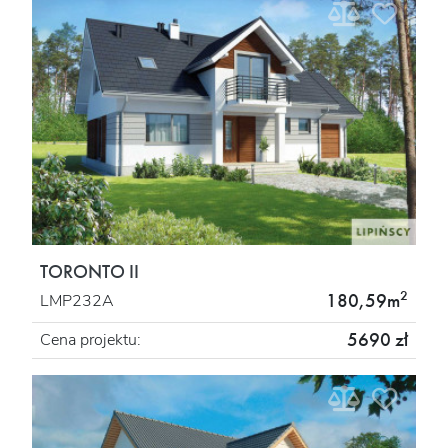
TORONTO II
2
180,59m
LMP232A
5690 zł
Cena projektu:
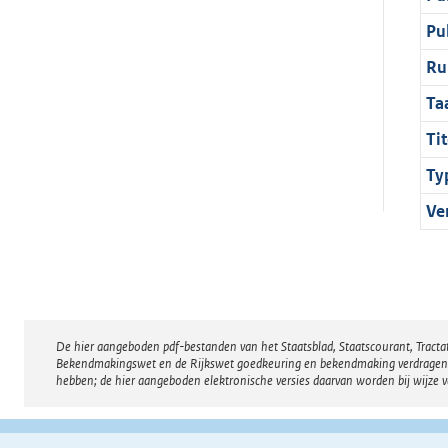
Pu
Ru
Ta
Tit
Ty
Ve
De hier aangeboden pdf-bestanden van het Staatsblad, Staatscourant, Tract
Disclaimer
Bekendmakingswet en de Rijkswet goedkeuring en bekendmaking verdragen voor
hebben; de hier aangeboden elektronische versies daarvan worden bij wijze 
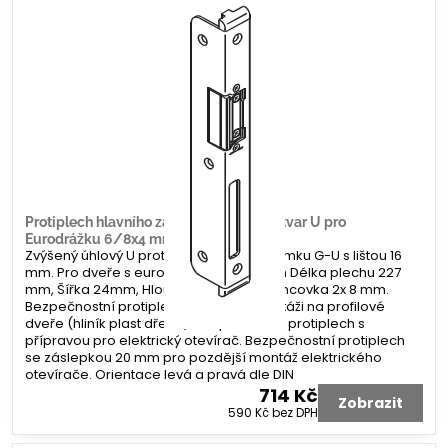
Protiplech hlavního zámku G-U úhlový tvar U pro
Eurodrážku 6/8x4 mm
Zvýšený úhlový U protiplech hlavního zámku G-U s lištou 16
mm. Pro dveře s eurodrážkou 6/8x4 mm Délka plechu 227
mm, Šířka 24mm, Hloubka 6/33 mm. Koncovka 2x 8 mm.
Bezpečnostní protiplech. Určeno k montáži na profilové
dveře (hliník plast dřevo). Bezpečnostní protiplech s
přípravou pro elektrický otevírač. Bezpečnostní protiplech
se záslepkou 20 mm pro pozdější montáž elektrického
otevírače. Orientace levá a pravá dle DIN
714 Kč
Zobrazit
590 Kč
bez DPH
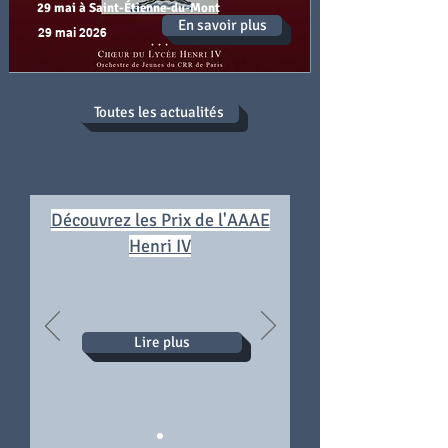
29 mai à Saint-Étienne-du-Mont
En savoir plus
29 mai 2026
Toutes les actualités
Découvrez les Prix de l'AAAE
Henri IV
Lire plus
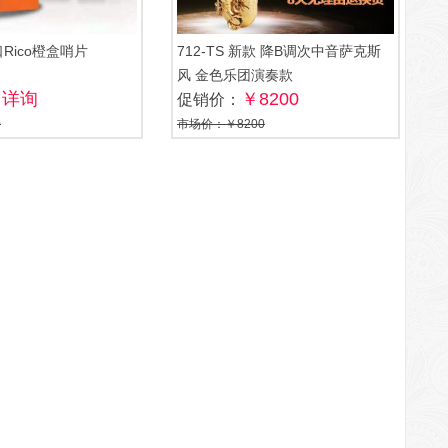
Rico橙盒哨片
712-TS 新款 降B调次中音萨克斯
风 金色乐团演奏款
￥详询
￥8200
促销价：
0
市场价：￥8200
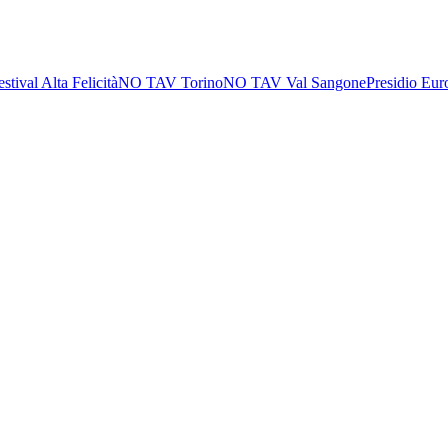
estival Alta Felicità
NO TAV Torino
NO TAV Val Sangone
Presidio Eur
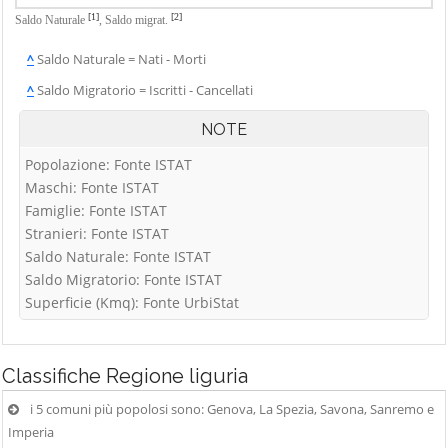
[1]
[2]
Saldo Naturale
,
Saldo migrat.
^
Saldo Naturale = Nati - Morti
^
Saldo Migratorio = Iscritti - Cancellati
NOTE
Popolazione: Fonte ISTAT
Maschi: Fonte ISTAT
Famiglie: Fonte ISTAT
Stranieri: Fonte ISTAT
Saldo Naturale: Fonte ISTAT
Saldo Migratorio: Fonte ISTAT
Superficie (Kmq): Fonte UrbiStat
Classifiche
Regione liguria
i 5 comuni più popolosi sono: Genova, La Spezia, Savona, Sanremo e
Imperia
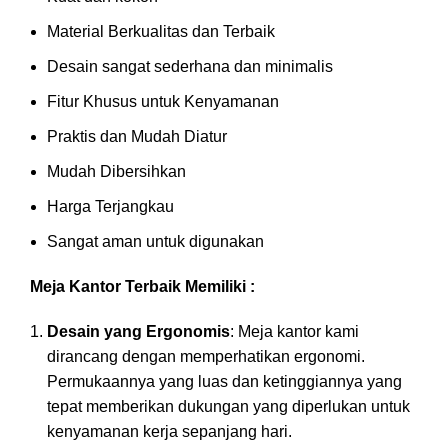
Material Berkualitas dan Terbaik
Desain sangat sederhana dan minimalis
Fitur Khusus untuk Kenyamanan
Praktis dan Mudah Diatur
Mudah Dibersihkan
Harga Terjangkau
Sangat aman untuk digunakan
Meja Kantor Terbaik Memiliki :
Desain yang Ergonomis
: Meja kantor kami
dirancang dengan memperhatikan ergonomi.
Permukaannya yang luas dan ketinggiannya yang
tepat memberikan dukungan yang diperlukan untuk
kenyamanan kerja sepanjang hari.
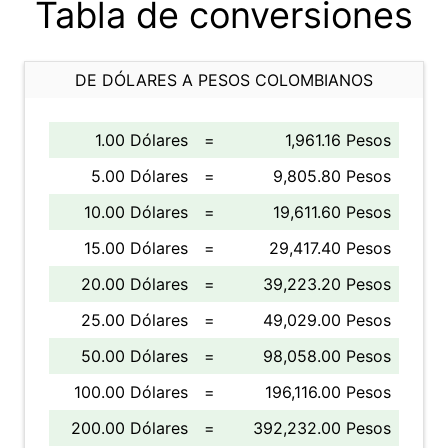
Tabla de conversiones
DE DÓLARES A PESOS COLOMBIANOS
1.00 Dólares
=
1,961.16 Pesos
5.00 Dólares
=
9,805.80 Pesos
10.00 Dólares
=
19,611.60 Pesos
15.00 Dólares
=
29,417.40 Pesos
20.00 Dólares
=
39,223.20 Pesos
25.00 Dólares
=
49,029.00 Pesos
50.00 Dólares
=
98,058.00 Pesos
100.00 Dólares
=
196,116.00 Pesos
200.00 Dólares
=
392,232.00 Pesos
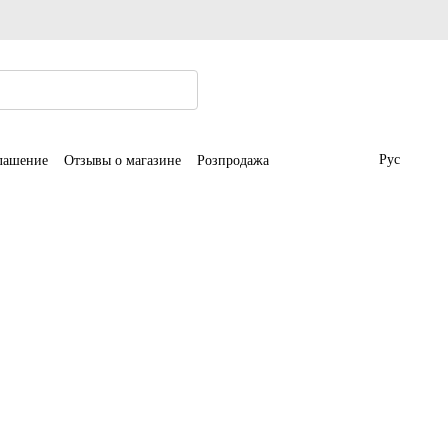
Рус
глашение
Отзывы о магазине
Розпродажа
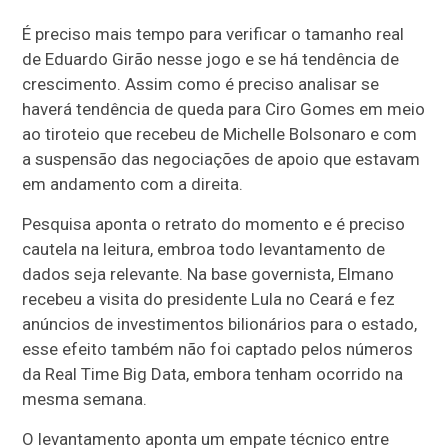
É preciso mais tempo para verificar o tamanho real
de Eduardo Girão nesse jogo e se há tendência de
crescimento. Assim como é preciso analisar se
haverá tendência de queda para Ciro Gomes em meio
ao tiroteio que recebeu de Michelle Bolsonaro e com
a suspensão das negociações de apoio que estavam
em andamento com a direita.
Pesquisa aponta o retrato do momento e é preciso
cautela na leitura, embroa todo levantamento de
dados seja relevante. Na base governista, Elmano
recebeu a visita do presidente Lula no Ceará e fez
anúncios de investimentos bilionários para o estado,
esse efeito também não foi captado pelos números
da Real Time Big Data, embora tenham ocorrido na
mesma semana.
O levantamento aponta um empate técnico entre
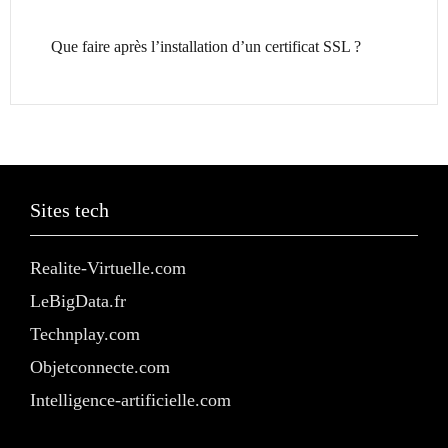
Que faire après l’installation d’un certificat SSL ?
Sites tech
Realite-Virtuelle.com
LeBigData.fr
Technplay.com
Objetconnecte.com
Intelligence-artificielle.com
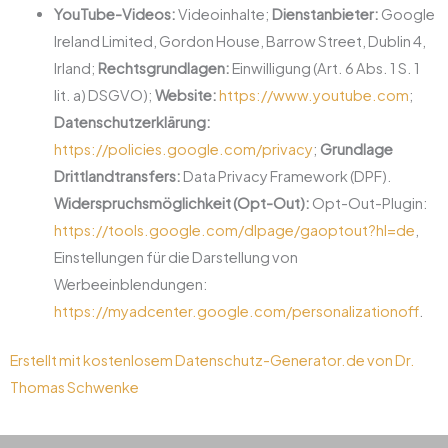
YouTube-Videos:
Videoinhalte;
Dienstanbieter:
Google
Ireland Limited, Gordon House, Barrow Street, Dublin 4,
Irland;
Rechtsgrundlagen:
Einwilligung (Art. 6 Abs. 1 S. 1
lit. a) DSGVO);
Website:
https://www.youtube.com
;
Datenschutzerklärung:
https://policies.google.com/privacy
;
Grundlage
Drittlandtransfers:
Data Privacy Framework (DPF).
Widerspruchsmöglichkeit (Opt-Out):
Opt-Out-Plugin:
https://tools.google.com/dlpage/gaoptout?hl=de
,
Einstellungen für die Darstellung von
Werbeeinblendungen:
https://myadcenter.google.com/personalizationoff
.
Erstellt mit kostenlosem Datenschutz-Generator.de von Dr.
Thomas Schwenke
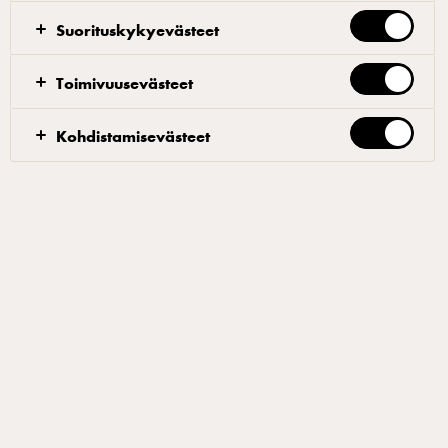
Suorituskykyevästeet
Maustevoi
Toimivuusevästeet
Vaahdota pehmeä voi yleiskoneessa melalla (lavalla)
Kohdistamisevästeet
kuohkeaksi, vaaleaksi vaahdoksi.
Sekoita lopuksi joukkoon sinihomejuustomuru ja
mausta suolalla.
Voit tehdä pehmeästä voista esim. quenellejä
lusikalla, muotoilla kelmun tai leivinpaperin avulla
pötköiksi tai vaikka painella voin haluamaasi
silikonimuottiin. Voit pakastaa voin ja ottaa sitä
sulamaan tarpeen mukaan.
Suodattimet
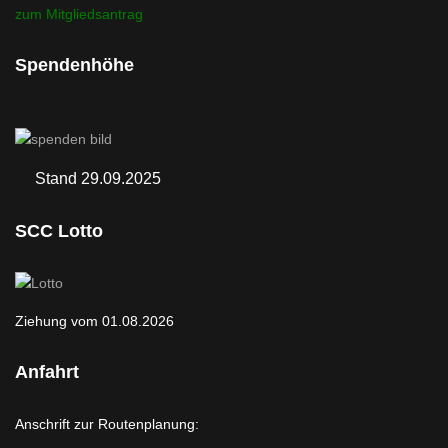
zum Mitgliedsantrag
Spendenhöhe
Stand 29.09.2025
SCC Lotto
Ziehung vom 01.08.2026
Anfahrt
Anschrift zur Routenplanung:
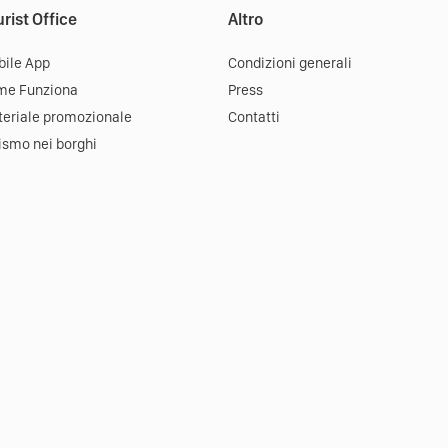
rist Office
Altro
ile App
Condizioni generali
me Funziona
Press
eriale promozionale
Contatti
ismo nei borghi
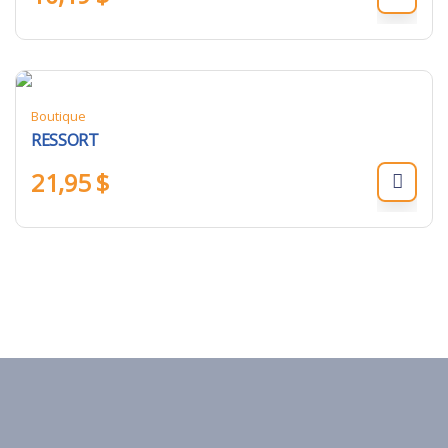
Boutique
RESSORT
21,95
$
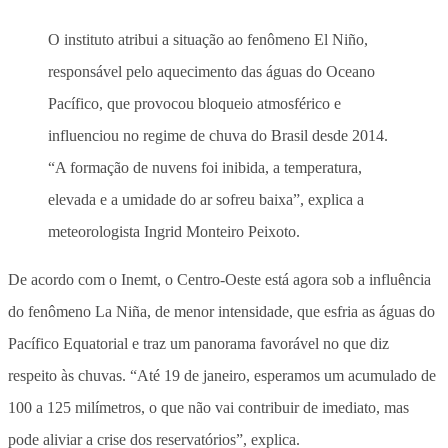
O instituto atribui a situação ao fenômeno El Niño,
responsável pelo aquecimento das águas do Oceano
Pacífico, que provocou bloqueio atmosférico e
influenciou no regime de chuva do Brasil desde 2014.
“A formação de nuvens foi inibida, a temperatura,
elevada e a umidade do ar sofreu baixa”, explica a
meteorologista Ingrid Monteiro Peixoto.
De acordo com o Inemt, o Centro-Oeste está agora sob a influência
do fenômeno La Niña, de menor intensidade, que esfria as águas do
Pacífico Equatorial e traz um panorama favorável no que diz
respeito às chuvas. “Até 19 de janeiro, esperamos um acumulado de
100 a 125 milímetros, o que não vai contribuir de imediato, mas
pode aliviar a crise dos reservatórios”, explica.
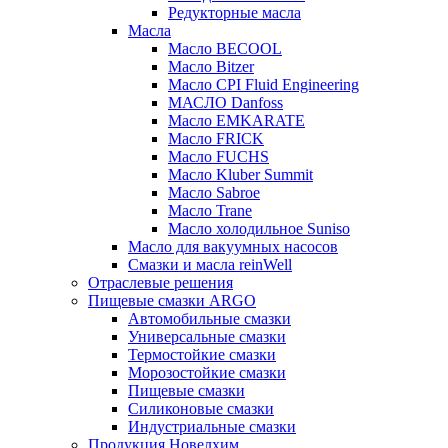
Редукторные масла
Масла
Масло BECOOL
Масло Bitzer
Масло CPI Fluid Engineering
МАСЛО Danfoss
Масло EMKARATE
Масло FRICK
Масло FUCHS
Масло Kluber Summit
Масло Sabroe
Масло Trane
Масло холодильное Suniso
Масло для вакуумных насосов
Смазки и масла reinWell
Отраслевые решения
Пищевые смазки ARGO
Автомобильные смазки
Универсальные смазки
Термостойкие смазки
Морозостойкие смазки
Пищевые смазки
Силиконовые смазки
Индустриальные смазки
Продукция Новелхим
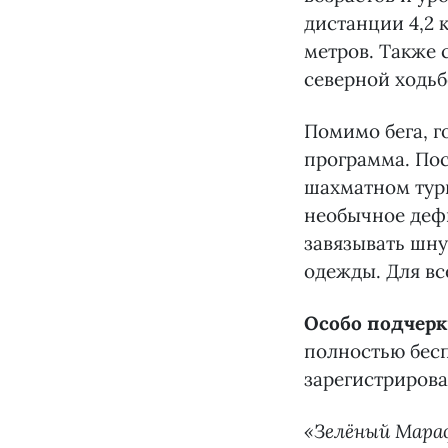
дистанции 4,2 к
метров. Также 
северной ходьб
Помимо бега, г
программа. Пос
шахматном тур
необычное дефи
завязывать шну
одежды. Для вс
Особо подчерк
полностью бес
зарегистриров
«Зелёный Мараф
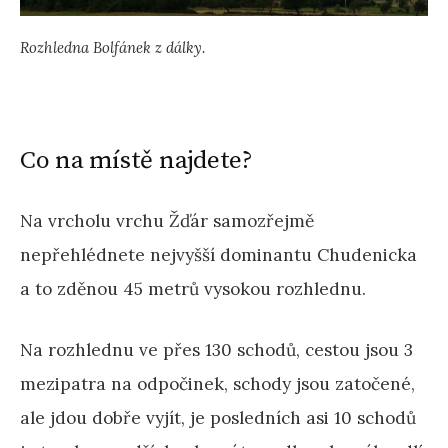
Rozhledna Bolfánek z dálky.
Co na místě najdete?
Na vrcholu vrchu Žďár samozřejmě
nepřehlédnete nejvyšší dominantu Chudenicka
a to zděnou 45 metrů vysokou rozhlednu.
Na rozhlednu ve přes 130 schodů, cestou jsou 3
mezipatra na odpočinek, schody jsou zatočené,
ale jdou dobře vyjít, je posledních asi 10 schodů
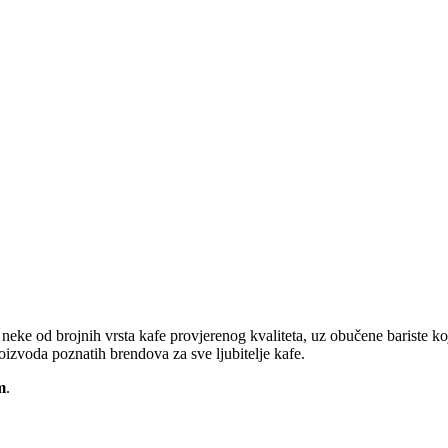
ju neke od brojnih vrsta kafe provjerenog kvaliteta, uz obučene bariste
oizvoda poznatih brendova za sve ljubitelje kafe.
m
.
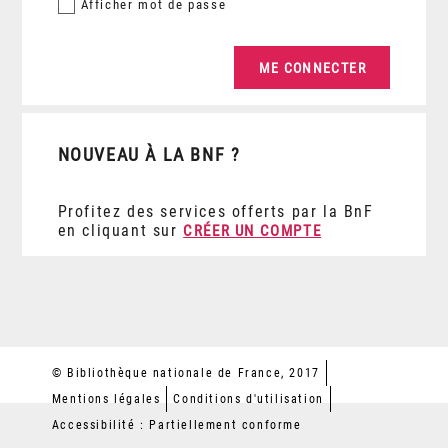
Afficher
mot de passe
NOUVEAU À LA BNF ?
Profitez des services offerts par la BnF
en cliquant sur
CRÉER UN COMPTE
© Bibliothèque nationale de France, 2017
Mentions légales
Conditions d'utilisation
Accessibilité : Partiellement conforme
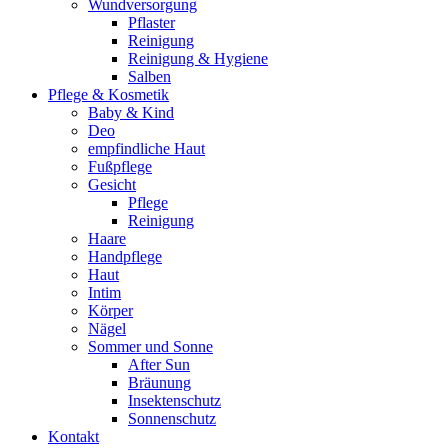
Wundversorgung
Pflaster
Reinigung
Reinigung & Hygiene
Salben
Pflege & Kosmetik
Baby & Kind
Deo
empfindliche Haut
Fußpflege
Gesicht
Pflege
Reinigung
Haare
Handpflege
Haut
Intim
Körper
Nägel
Sommer und Sonne
After Sun
Bräunung
Insektenschutz
Sonnenschutz
Kontakt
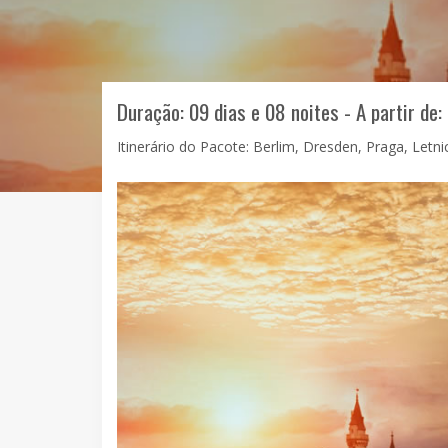
Duração: 09 dias e 08 noites - A partir de:
Itinerário do Pacote: Berlim, Dresden, Praga, Letni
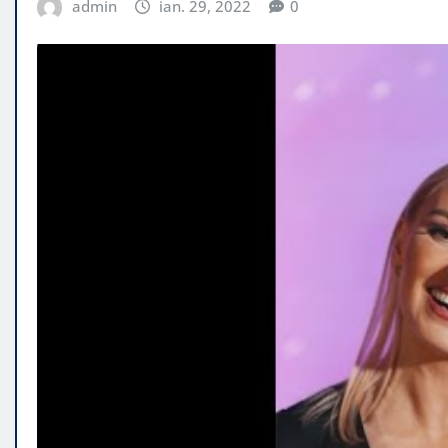
admin
ian. 29, 2022
0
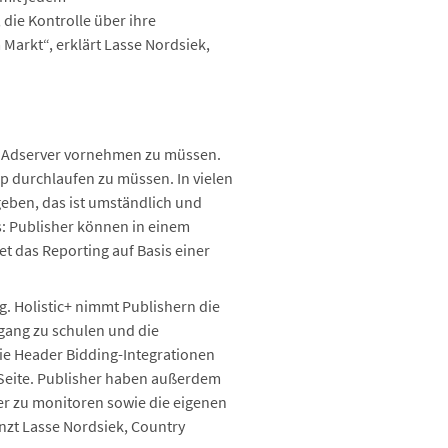
ie Kontrolle über ihre
 Markt“, erklärt Lasse Nordsiek,
 im Adserver vornehmen zu müssen.
 durchlaufen zu müssen. In vielen
eben, das ist umständlich und
s: Publisher können in einem
t das Reporting auf Basis einer
g. Holistic+ nimmt Publishern die
mgang zu schulen und die
Die Header Bidding-Integrationen
 Seite. Publisher haben außerdem
er zu monitoren sowie die eigenen
änzt Lasse Nordsiek, Country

**Task to complete:**
When you reach the line in the material above that holds "Pacífico, que provocou bloqueio atmosférico e", begin reproducing lines exactly, and stop after the line that holds "De acordo com".

**Finished task:**
Pacífico, que provocou bloqueio atmosférico e
influenciou no regime de chuva do Brasil desde 2014.
“A formação de nuvens foi inibida, a temperatura,
elevada e a umidade do ar sofreu baixa”, explica a
meteorologista Ingrid Monteiro Peixoto.
De acordo com o Inemt, o Centro-Oeste está agora sob a influência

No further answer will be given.